Component A for the HOOK would be bought from an outside supplier for K1.44 per unit and
25% of all units of this component purchased would be wasted. Each HOOK would require 7.5
units of Component A (before taking account of the wasted units). Each HOOK would also require
one unit of Component B, which would be produced in-house by Taonga. The production costs
for Component B would be K6 per unit (variable) plus a set-up cost of K36,000 per 8,000 units
of the component. Labour input per HOOK would be 1.5 direct labour hours at an hourly wage
rate of K9. All production overhead costs are charged to products on a direct labour hour basis.
Fixed and variable overheads are charged at separate hourly rates. The fixed overhead rate is
determined on the basis of the normal monthly average activity level, which is 12,500 direct labour
hours.
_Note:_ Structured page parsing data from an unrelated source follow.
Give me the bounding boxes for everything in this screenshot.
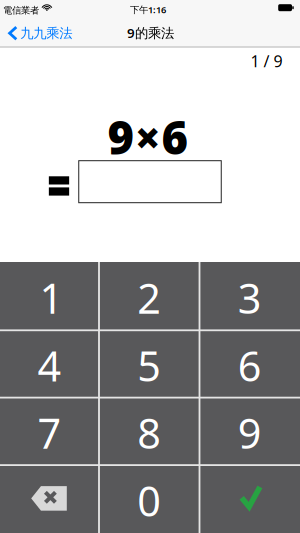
button[interactable]: 5 xyxy=(100,332,199,399)
staticText: 電信業者 xyxy=(3,5,39,16)
staticText: 2 xyxy=(137,270,161,325)
staticText: 1 / 9 xyxy=(250,50,282,72)
button[interactable]: 3 xyxy=(200,264,299,331)
button[interactable]: 2 xyxy=(100,264,199,331)
staticText: 九九乘法 xyxy=(20,25,72,41)
staticText: 8 xyxy=(137,405,161,460)
staticText: 9 xyxy=(238,405,262,460)
button[interactable] xyxy=(0,465,99,533)
button[interactable]: 1 xyxy=(2,264,101,331)
staticText: 3 xyxy=(238,270,262,325)
button[interactable]: 7 xyxy=(0,399,99,467)
staticText: 7 xyxy=(38,405,62,460)
button[interactable]: 0 xyxy=(100,467,199,533)
button[interactable]: 4 xyxy=(0,332,99,399)
button[interactable]: 6 xyxy=(200,332,299,399)
staticText: 9的乘法 xyxy=(127,24,174,42)
button[interactable]: 8 xyxy=(100,399,199,467)
button[interactable]: 九九乘法 xyxy=(8,25,72,41)
button[interactable] xyxy=(200,465,300,533)
staticText: 1 xyxy=(40,270,64,325)
button[interactable]: 9 xyxy=(200,399,299,467)
staticText: 下午1:16 xyxy=(130,3,166,16)
staticText: 6 xyxy=(238,338,262,393)
staticText: 5 xyxy=(137,338,161,393)
staticText: 4 xyxy=(38,338,62,393)
button[interactable] xyxy=(79,161,221,203)
staticText: 9×6 xyxy=(108,107,188,167)
staticText: 0 xyxy=(137,473,161,528)
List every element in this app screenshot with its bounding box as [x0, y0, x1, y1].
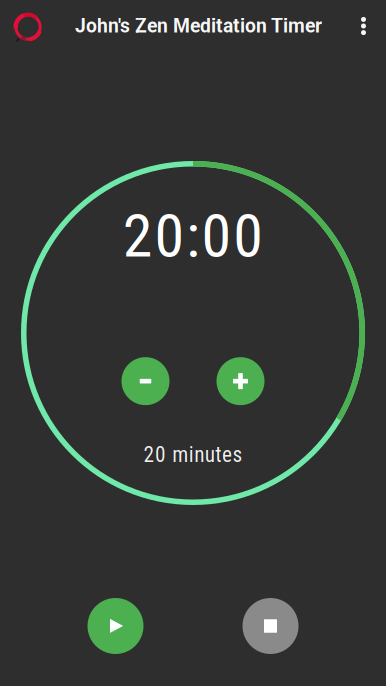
staticText: 20:00 [123, 201, 263, 271]
button[interactable]: Stop [242, 598, 298, 654]
button[interactable]: Start [88, 598, 144, 654]
button[interactable]: Decrease duration [122, 357, 170, 405]
staticText: 20 minutes [144, 442, 242, 467]
staticText: John's Zen Meditation Timer [75, 15, 322, 37]
button[interactable]: More options [341, 0, 386, 52]
button[interactable]: Increase duration [216, 357, 264, 405]
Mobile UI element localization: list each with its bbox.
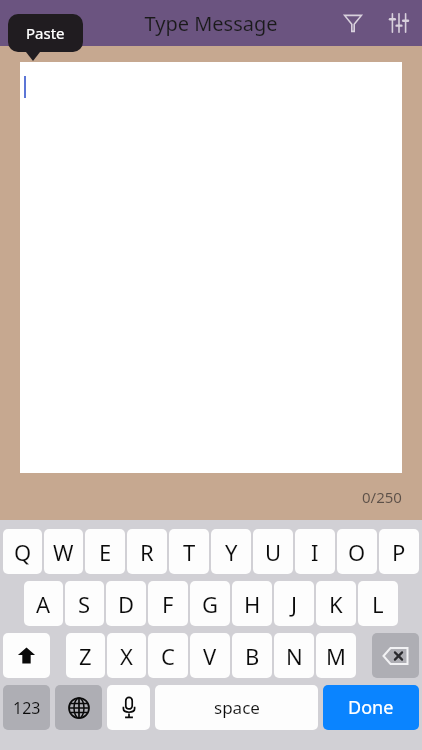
staticText: N [286, 641, 303, 671]
staticText: T [183, 537, 196, 567]
button[interactable]: L [358, 581, 398, 626]
staticText: A [36, 589, 51, 619]
button[interactable]: Settings [376, 0, 422, 46]
button[interactable]: Backspace [372, 633, 419, 678]
button[interactable]: Y [211, 529, 251, 574]
button[interactable]: S [65, 581, 104, 626]
button[interactable]: C [148, 633, 188, 678]
button[interactable]: Z [66, 633, 105, 678]
button[interactable]: B [232, 633, 272, 678]
staticText: G [202, 589, 219, 619]
staticText: R [140, 537, 154, 567]
button[interactable]: F [148, 581, 188, 626]
button[interactable]: Paste [8, 14, 83, 52]
staticText: M [326, 641, 346, 671]
button[interactable]: Done [323, 685, 419, 730]
staticText: J [291, 589, 298, 619]
button[interactable]: I [295, 529, 335, 574]
button[interactable]: V [190, 633, 230, 678]
button[interactable]: Voice input [107, 685, 150, 730]
button[interactable]: K [316, 581, 356, 626]
staticText: O [348, 537, 366, 567]
button[interactable]: T [169, 529, 209, 574]
button[interactable]: G [190, 581, 230, 626]
button[interactable]: Q [3, 529, 42, 574]
staticText: K [329, 589, 343, 619]
staticText: P [392, 537, 406, 567]
button[interactable]: P [379, 529, 419, 574]
staticText: Done [348, 695, 394, 720]
staticText: X [120, 641, 133, 671]
staticText: W [53, 537, 74, 567]
staticText: Q [14, 537, 32, 567]
staticText: F [162, 589, 174, 619]
button[interactable]: Shift [3, 633, 50, 678]
button[interactable]: U [253, 529, 293, 574]
staticText: H [244, 589, 261, 619]
staticText: V [203, 641, 217, 671]
button[interactable]: O [337, 529, 377, 574]
staticText: S [78, 589, 91, 619]
staticText: 123 [13, 697, 41, 719]
staticText: L [372, 589, 384, 619]
staticText: D [118, 589, 135, 619]
button[interactable]: H [232, 581, 272, 626]
staticText: Paste [26, 23, 65, 43]
button[interactable]: E [85, 529, 125, 574]
button[interactable]: N [274, 633, 314, 678]
button[interactable]: X [107, 633, 146, 678]
staticText: B [245, 641, 260, 671]
button[interactable]: D [106, 581, 146, 626]
staticText: Z [79, 641, 92, 671]
button[interactable]: J [274, 581, 314, 626]
staticText: E [99, 537, 112, 567]
staticText: 0/250 [362, 487, 402, 507]
staticText: space [214, 696, 260, 719]
button[interactable]: A [24, 581, 63, 626]
staticText: Y [225, 537, 238, 567]
staticText: C [161, 641, 175, 671]
staticText: Type Message [144, 10, 278, 37]
button[interactable]: 123 [3, 685, 50, 730]
button[interactable]: M [316, 633, 356, 678]
staticText: U [265, 537, 282, 567]
button[interactable]: W [44, 529, 83, 574]
staticText: I [311, 537, 319, 567]
button[interactable]: R [127, 529, 167, 574]
button[interactable]: Filter [330, 0, 376, 46]
button[interactable]: space [155, 685, 318, 730]
button[interactable]: Change keyboard language [55, 685, 102, 730]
The following data is available for the two months of last year which represented the highest
and lowest levels of activity in that year:
July October
Direct labour hours 10,00018,000
Production overheads K252,500 K404,500
Required
Prepare a memo for the Chief Executive Officer in which you:
a. Identify the target cost gap in relation to the HOOK, on the basis of the target costing
system in use at Taonga.
b. Make recommendations as to how the target costing system should be modified.
c. Point out why target costing may be preferred method of determining the cost of a product
or service compared to the traditional way of determining the cost of a product.